Futuristic construction site with translucent CFSTs

Angle-Encased CFST Under Axial Tension: The Load-Transfer Revolution

Avery Sinclair in Tech & Innovation September 2025 • 4 min read.

"Discover how innovative composite designs are enhancing structural integrity and transforming construction practices."

In the world of construction, engineers constantly seek innovative methods to enhance the strength and durability of structures. Concrete-filled steel tubes (CFSTs) have emerged as a popular choice, offering excellent structural performance under various loading conditions. However, challenges arise when dealing with large-scale members where increasing the tube-wall thickness becomes impractical and uneconomical.

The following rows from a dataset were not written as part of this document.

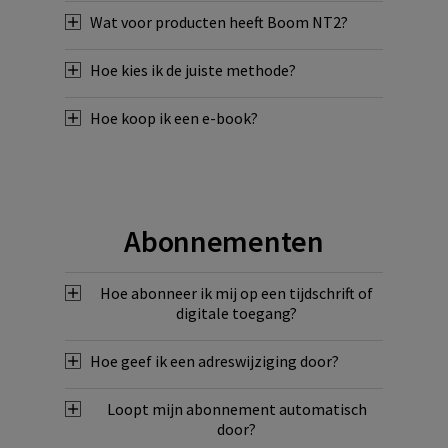
Wat voor producten heeft Boom NT2?
Hoe kies ik de juiste methode?
Hoe koop ik een e-book?
Abonnementen
Hoe abonneer ik mij op een tijdschrift of
digitale toegang?
Hoe geef ik een adreswijziging door?
Loopt mijn abonnement automatisch
door?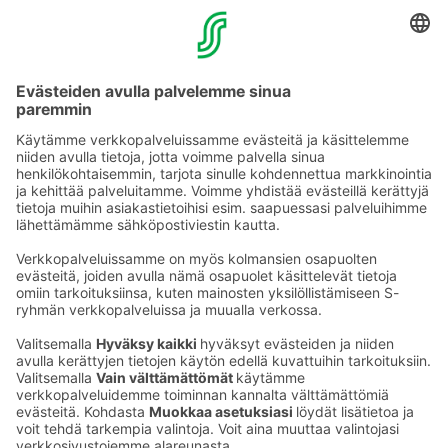
YHTEYSTIEDOT
Sähköpostiosoitteet S-ryhmässä ovat muotoa
etunimi.sukunimi@sok.fi
Seuraa meitä
: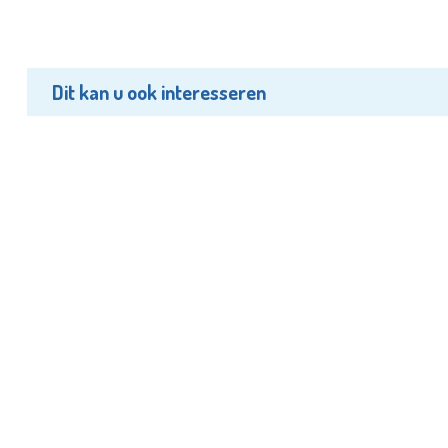
Dit kan u ook interesseren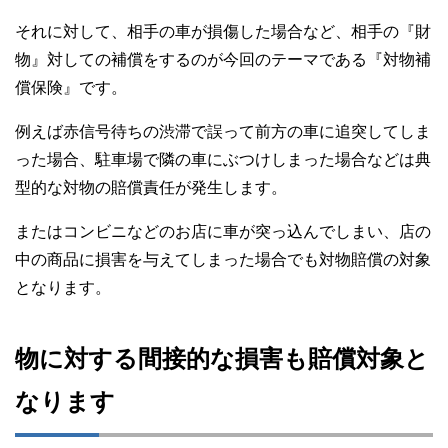
それに対して、相手の車が損傷した場合など、相手の『財
物』対しての補償をするのが今回のテーマである『対物補
償保険』です。
例えば赤信号待ちの渋滞で誤って前方の車に追突してしま
った場合、駐車場で隣の車にぶつけしまった場合などは典
型的な対物の賠償責任が発生します。
またはコンビニなどのお店に車が突っ込んでしまい、店の
中の商品に損害を与えてしまった場合でも対物賠償の対象
となります。
物に対する間接的な損害も賠償対象と
なります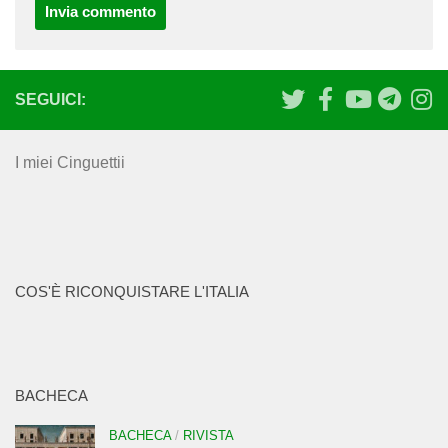
SEGUICI:
I miei Cinguettii
COS'È RICONQUISTARE L'ITALIA
BACHECA
BACHECA
/
RIVISTA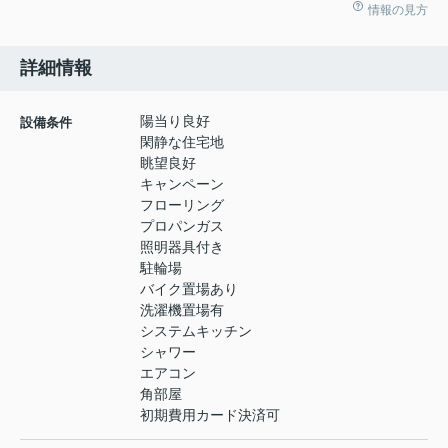
情報の見方
詳細情報
陽当り良好
設備条件
閑静な住宅地
眺望良好
キャンペーン
フローリング
プロパンガス
照明器具付き
駐輪場
バイク置場あり
洗濯機置場有
システムキッチン
シャワー
エアコン
角部屋
初期費用カード決済可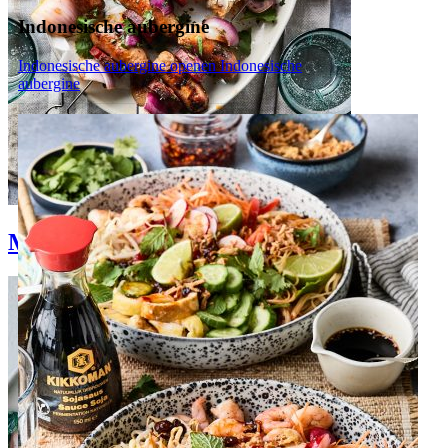
Indonesische aubergine
Indonesische aubergine openen
Indonesische
aubergine
Makkelijke bbq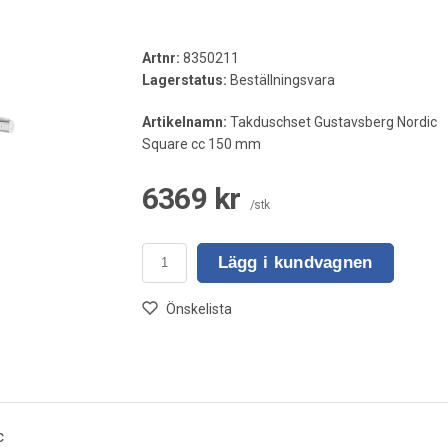
Artnr:
8350211
Lagerstatus:
Beställningsvara
Artikelnamn:
Takduschset Gustavsberg Nordic
Square cc 150 mm
6369 kr
/stk
Lägg i kundvagnen
Önskelista
c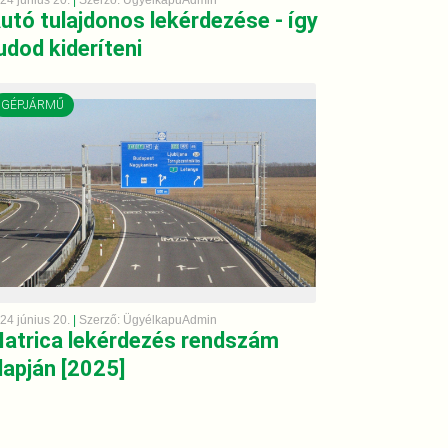
24 június 20.
|
Szerző: ÜgyélkapuAdmin
utó tulajdonos lekérdezése - így
udod kideríteni
GÉPJÁRMŰ
24 június 20.
|
Szerző: ÜgyélkapuAdmin
atrica lekérdezés rendszám
lapján [2025]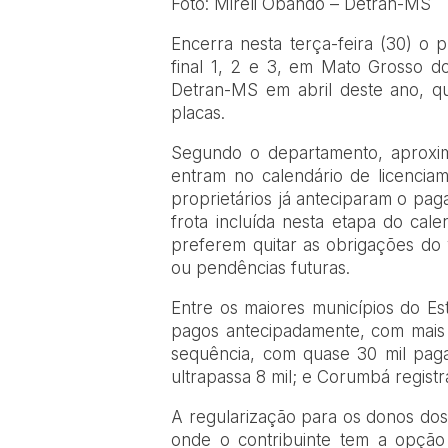
Foto: Mireli Obando – Detran-MS
Encerra nesta terça-feira (30) o 
final 1, 2 e 3, em Mato Grosso d
Detran-MS em abril deste ano, q
placas.
Segundo o departamento, aproxim
entram no calendário de licenciam
proprietários já anteciparam o pa
frota incluída nesta etapa do ca
preferem quitar as obrigações do 
ou pendências futuras.
Entre os maiores municípios do E
pagos antecipadamente, com mais 
sequência, com quase 30 mil pag
ultrapassa 8 mil; e Corumbá registr
A regularização para os donos dos
onde o contribuinte tem a opção 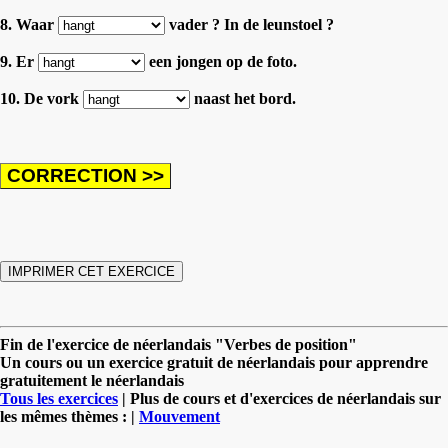
8. Waar
vader ? In de leunstoel ?
9. Er
een jongen op de foto.
10. De vork
naast het bord.
Fin de l'exercice de néerlandais "Verbes de position"
Un cours ou un exercice gratuit de néerlandais pour apprendre
gratuitement le néerlandais
Tous les exercices
| Plus de cours et d'exercices de néerlandais sur
les mêmes thèmes : |
Mouvement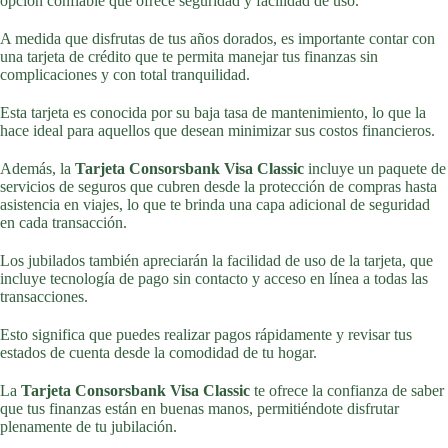
opción confiable que ofrece seguridad y facilidad de uso.
A medida que disfrutas de tus años dorados, es importante contar con
una tarjeta de crédito que te permita manejar tus finanzas sin
complicaciones y con total tranquilidad.
Esta tarjeta es conocida por su baja tasa de mantenimiento, lo que la
hace ideal para aquellos que desean minimizar sus costos financieros.
Además, la
Tarjeta Consorsbank Visa Classic
incluye un paquete de
servicios de seguros que cubren desde la protección de compras hasta
asistencia en viajes, lo que te brinda una capa adicional de seguridad
en cada transacción.
Los jubilados también apreciarán la facilidad de uso de la tarjeta, que
incluye tecnología de pago sin contacto y acceso en línea a todas las
transacciones.
Esto significa que puedes realizar pagos rápidamente y revisar tus
estados de cuenta desde la comodidad de tu hogar.
La
Tarjeta Consorsbank Visa Classic
te ofrece la confianza de saber
que tus finanzas están en buenas manos, permitiéndote disfrutar
plenamente de tu jubilación.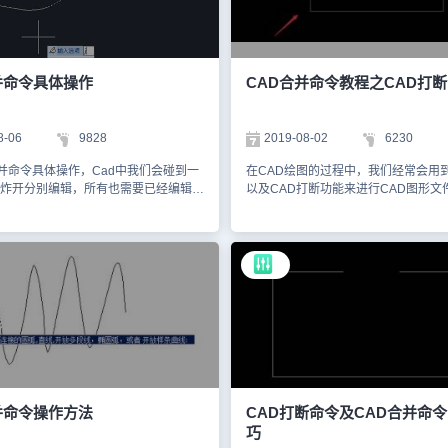
示在图纸中框选需要合并的两个圆弧对
认。 执行命令后，命令行会提示：选
键确认后即可将其合并成一整个圆弧。
要一次合并的多个对象，此时用鼠标
：注意事项：（1）线与弧是无法使用
成圆的圆弧，点击空格。 根据命令行
令相互连接的，因此在选取对象时，要么
L，点击空格键即可将圆弧转换成圆。
要么只选择弧。（2）选取要连接的圆
后，命令行会提示已将圆弧转换为圆
并命令具体操作
CAD合并命令教程之CAD打
位于同一假想的圆上，但它们之间可以
如下所示： 浩辰CAD软件中JOIN命
过上述方法步骤，你可以轻松地在
并相似对象以形成一个完整的对象。在使
并位于同一假想的圆上的两条圆弧，希
命令时要注意线与弧是无法使用JOIN
8-06
9828
2019-08-02
6230
所帮助。对此感兴趣的设计师小伙伴们
接的。因此在选取对象时，要么只选
辰CAD官网教程专区，小编会在后续
选择弧。在选择要连接的圆弧时，圆
合并命令具体操作，Cad中我们会碰到一
在CAD绘图的过程中，我们经常会用到
文章中给大家分享更多精彩内容哦！
于同一假想的圆上，但是它们之间可
炸开分别编辑，所有也需要已经编辑成
以及CAD打断功能来进行CAD图形文
篇CAD绘图教程给大家分享了浩辰CA
并一下作图，方便后续选中和设置，这
制操作，今天我们使用浩辰CAD来给
圆弧转换成圆的具体操作步骤，你学
操作，下面讲一下cad合并命令具体操
下CAD中的打断功能以及合并功能。 CAD打断功
小伙伴在CAD绘图过程中如果需要将
D中如何运用合并命令来作图?下面小编详
能 步骤一：打开浩辰CAD软件，任意绘制一个矩
弧转换成圆的话可以参考上述步骤来
下，合并命令的运用。 1、首先,画出
形，如下图所示。 步骤二：绘制完任意矩形之
CAD实用技巧请访问浩辰CAD软件官
（这里以圆弧+直线为例），直接输入
后，在上方菜单栏里找到【修改】选
查看。
令选j，接着,选择需要合并的对象，可全
下拉菜单，在下拉菜单里找到【打断
确认.会发现原来所画的几条线和圆
步骤三：点击【打断】功能按钮，现
多线段。如下图所示: 2、然后,画
上任意选择一个点，接下来再选择第
接的线，但是必须处于同一水平线上，
步骤四：第二个打断点选择完毕后，
 J”合并命令，选择两条直线，按回车确
键，即可完成对指定两点之间的打断
直线。如下图所示 3、圆弧延伸
所示。 CAD合并功能 步骤一：绘制任意一条直
一段圆弧，然后直接输入”J”合并命
线，先用打断功能将这条直线打断，
并命令操作方法
CAD打断命令及CAD合并命
弧回车，此时命令提示栏提示“以合并
步骤二：接下来再点击上方菜单栏里
巧
闭合（L）”,接着输入L,回车确认，会发
项，弹出下拉菜单，选择下拉菜单里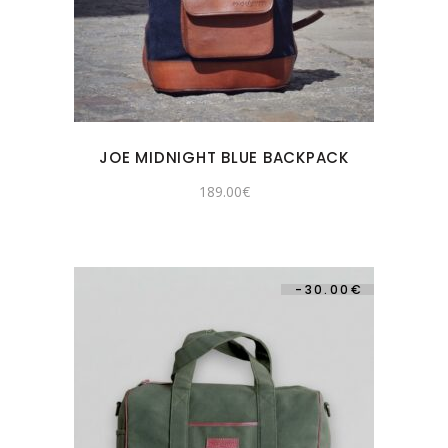
JOE MIDNIGHT BLUE BACKPACK
189.00
€
-
30.00
€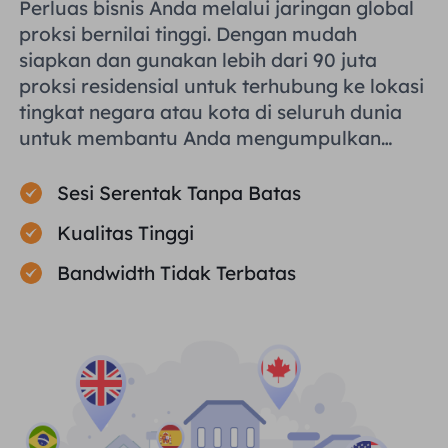
Perluas bisnis Anda melalui jaringan global
proksi bernilai tinggi. Dengan mudah
siapkan dan gunakan lebih dari 90 juta
proksi residensial untuk terhubung ke lokasi
tingkat negara atau kota di seluruh dunia
untuk membantu Anda mengumpulkan
data publik secara efisien.
Sesi Serentak Tanpa Batas
Kualitas Tinggi
Bandwidth Tidak Terbatas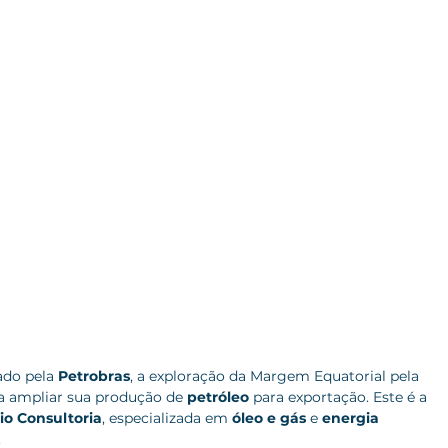
do pela 
Petrobras
, a exploração da Margem Equatorial pela 
a ampliar sua produção de 
petróleo
 para exportação. Este é a 
io Consultoria
, especializada em 
óleo e gás
 e 
energia 
.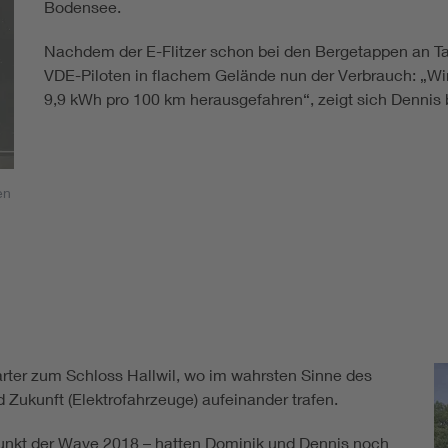
Bodensee.
Nachdem der E-Flitzer schon bei den Bergetappen an Tag
VDE-Piloten in flachem Gelände nun der Verbrauch: „W
9,9 kWh pro 100 km herausgefahren“, zeigt sich Dennis b
en
arter zum Schloss Hallwil, wo im wahrsten Sinne des
 Zukunft (Elektrofahrzeuge) aufeinander trafen.
nkt der Wave 2018 – hatten Dominik und Dennis noch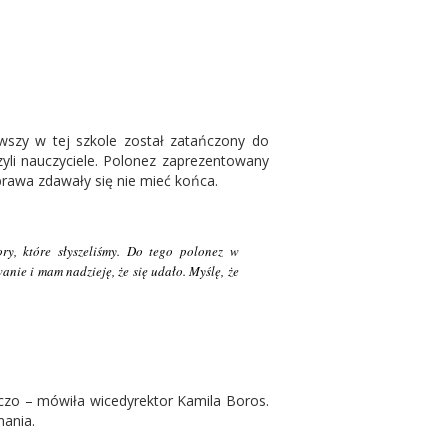
wszy w tej szkole został zatańczony do
zyli nauczyciele. Polonez zaprezentowany
brawa zdawały się nie mieć końca.
ory, które słyszeliśmy. Do tego polonez w
ie i mam nadzieję, że się udało. Myślę, że
czo – mówiła wicedyrektor Kamila Boros.
ania.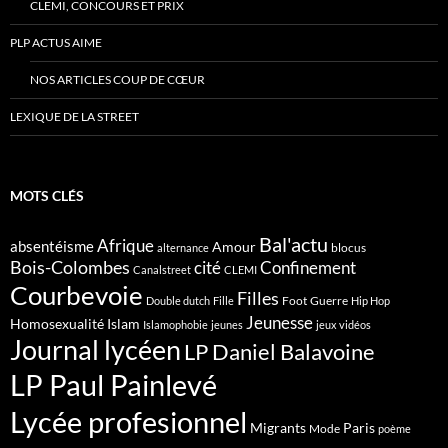
CLEMI, CONCOURS ET PRIX
PLP ACTUS AIME
NOS ARTICLES COUP DE CŒUR
LEXIQUE DE LA STREET
MOTS CLÉS
Bal'actu
Afrique
absentéisme
Amour
blocus
alternance
Bois-Colombes
cité
Confinement
Canalstreet
CLEMI
Courbevoie
Filles
Foot
Guerre
Double dutch
Fille
Hip Hop
Jeunesse
Homosexualité
Islam
Islamophobie
jeunes
jeux vidéos
Journal lycéen
LP Daniel Balavoine
LP Paul Painlevé
Lycée profesionnel
Migrants
Paris
Mode
poème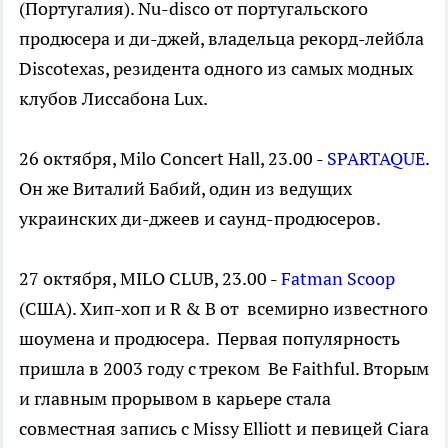
(Португалия). Nu-disco от португальского
продюсера и ди-джей, владельца рекорд-лейбла
Discotexas, резидента одного из самых модных
клубов Лиссабона Lux.
26 октября, Milo Concert Hall, 23.00 -
SPARTAQUE
.
Он же Виталий Бабий, один из ведущих
украинских ди-джеев и саунд-продюсеров.
27 октября, MILO CLUB, 23.00 -
Fatman Scoop
(США). Хип-хоп и R & B от всемирно известного
шоумена и продюсера. Первая популярность
пришла в 2003 году с треком Be Faithful. Вторым
и главным прорывом в карьере стала
совместная запись с Missy Elliott и певицей Ciara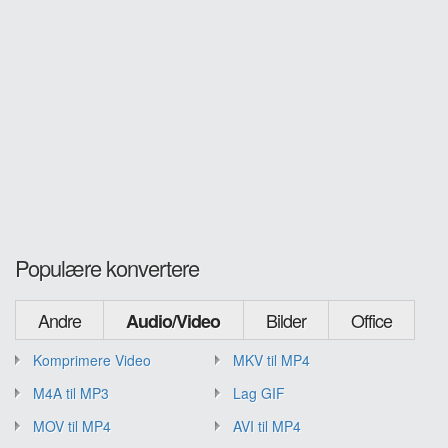
Populære konvertere
Andre
Bilder
Office
Audio/Video
Komprimere Video
MKV til MP4
M4A til MP3
Lag GIF
MOV til MP4
AVI til MP4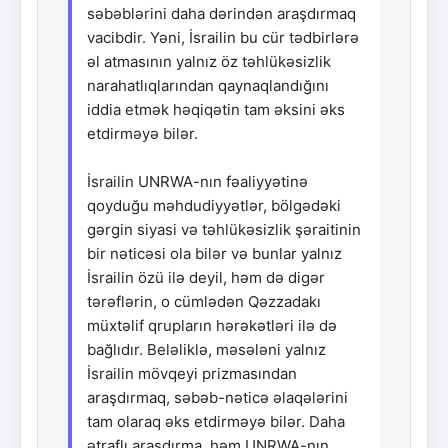
səbəblərini daha dərindən araşdırmaq
vacibdir. Yəni, İsrailin bu cür tədbirlərə
əl atmasının yalnız öz təhlükəsizlik
narahatlıqlarından qaynaqlandığını
iddia etmək həqiqətin tam əksini əks
etdirməyə bilər.
İsrailin UNRWA-nın fəaliyyətinə
qoyduğu məhdudiyyətlər, bölgədəki
gərgin siyasi və təhlükəsizlik şəraitinin
bir nəticəsi ola bilər və bunlar yalnız
İsrailin özü ilə deyil, həm də digər
tərəflərin, o cümlədən Qəzzadakı
müxtəlif qrupların hərəkətləri ilə də
bağlıdır. Beləliklə, məsələni yalnız
İsrailin mövqeyi prizmasından
araşdırmaq, səbəb-nəticə əlaqələrini
tam olaraq əks etdirməyə bilər. Daha
ətraflı araşdırma, həm UNRWA-nın,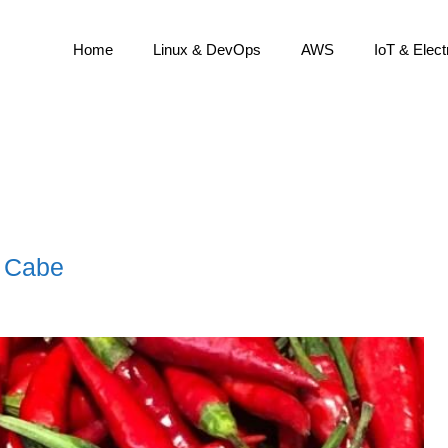
Home
Linux & DevOps
AWS
IoT & Elect
/ Cabe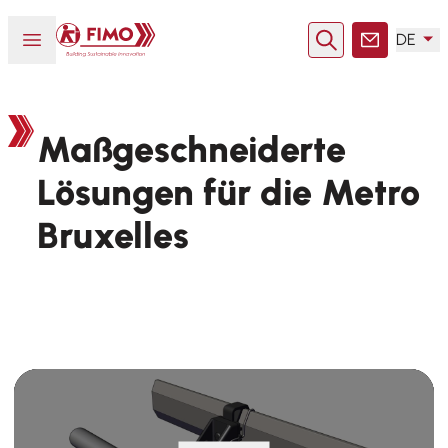
Zurück zur Startseite
Menü öffnen oder schließen
DE
Suche
Kontakt
Maßgeschneiderte
Lösungen für die Metro
Bruxelles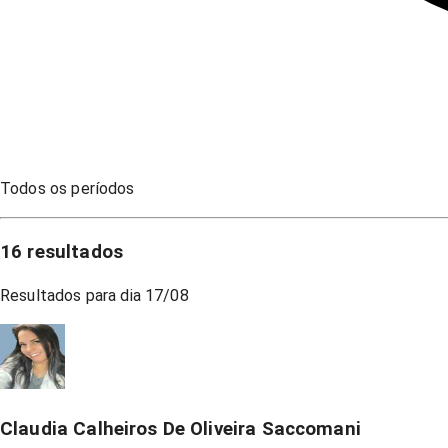
Todos os períodos
16
resultados
Resultados para dia
17/08
Claudia Calheiros De Oliveira Saccomani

To address this issue, a solution lies in incorporating encased built-up angles within the CFSTs. This method provides a construction advantage by serving as scaffolding before the concrete is poured. These members are pivotal in applications such as electric transmission towers, demonstrating their potential in large-scale projects.

Recent studies have highlighted the enhanced compressive behavior of reinforced CFST members, yet limited research exists on their tensile behavior, leaving a knowledge gap regarding the behavior of encased angles during loading and the load-transfer mechanism between components. Addressing this gap is vital for optimizing the design and application of angle-encased CFST structures.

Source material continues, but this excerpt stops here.